Old news now, but for the thread record DJIA dropped 272 to 16,719 yesterday, and today is down a trivial 6 after an hour of trading.
NOW it gets interesting, because a lot of people will be tempted, thinking these prices represent a good level at which to get into an index fund.
The world's a smaller place than it used to be, there is less that is new, and there are less places to hide, and to retreat to, sort of. That is a simplified way of describing a great many factors that have been, and continue to be, responsible for the various historical rates of market growth we have seen since, say, the fall of the Berlin Wall.
IMO the recent growth in valuations has been driven in significant measure by a flight to quality. Guess what? There is nowhere left for the best money to go, and the quality isn't all it used to be--yields are down, margin is huge, first-world consumers are getting chiseled and cheap, and credit is getting tighter for the everyman, unless it's a first residential mortgage, and even then.
Sure stuff went down in the dot-com crash, but remember the performance in the preceding 5 years? The ensuing 3-year lull wasn't as devastating as all that, and in the 4th year the gain was back up over 25%. Then markets got crappy and fluctuated until 2008, after which returns were only OK until 2013, when they soared. Unlike 2003, they weren't making up for lost time. It wasn't the same investors getting re-balanced, it was new investors hugely growing the pool.
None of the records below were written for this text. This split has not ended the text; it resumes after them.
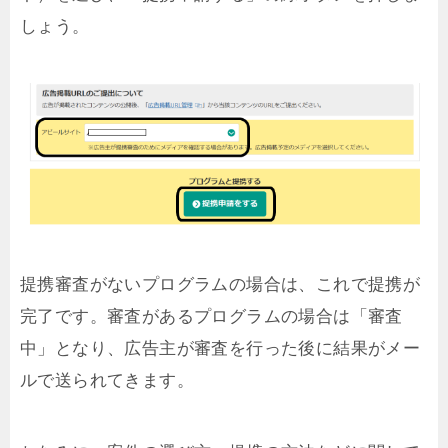
しょう。
提携審査がないプログラムの場合は、これで提携が
完了です。審査があるプログラムの場合は「審査
中」となり、広告主が審査を行った後に結果がメー
ルで送られてきます。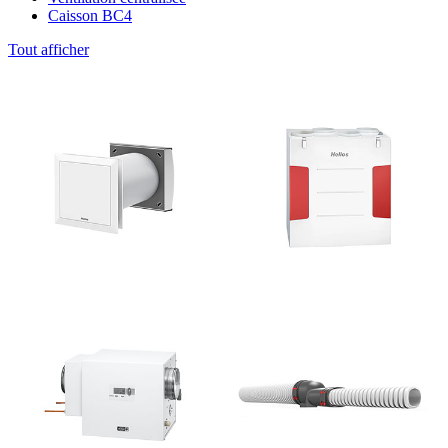
Caisson BC4
Tout afficher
That's still happening, which tells me that the real rate of intrinsic growth is miniscule or negative, unless US producers are hugely gaining market share--which they may be in certain sectors, but are not across the board.
I therefore see 2013 as anomalous, and temporary, and begging an adjustment. There is a new normal and I think the markets may likely retain the 2013 gains, but I don't think there is any really good reason to go much higher--again, I was thinking something like 3-4% through the end of Q3 2014, and after that not easily predictable due to instabilities.
And again, it's not even intrinsic value that is important, it is value that is able to be realized. It is easy for a company that has a $1B intrinsic value to be valued at less than that when the value of its stock is totaled. There are many obvious reasons for this when you consider how investors actually operate in the market.
So how low will it go before things are reasonably valued, taking everything into account? That depends on things like how highly people are leveraged, and what the costs are of borrowing. Super-low interest rates and fed buying have been to some extent floating the market, but the critical question is to what extent.
That, precisely, I don't know. Nobody does, we all have our guesses. What I believe is that if a 30% drop in 08 must be considered anomalous and is ascribed to some particular dynamic, then it is reasonable to consider a 30% gain in 13 as similarly anomalous, and it is reasonable to ascribe it to some other particular dynamic.
Things are definitely starting to smell sweeter. DJIA now reversed direction and is up a trivial 3 on the day. I'm sure people will be buying certain stocks, but not necessarily across the board. I still see significant bifurcation happening. Fortunately, large ego acts to counter the effects of group-think, which will tend to mitigate the effect, but you will see in the markets what you see in the rest of life: the sphere of creativity and individual thinking shrinking, constrained to every-smaller pools, like the guy who wears an orange tie instead of a lime green tie thinking that he's really something else, really outside the box.
Today, at this level, it will be interesting to see what people believe is worth buying.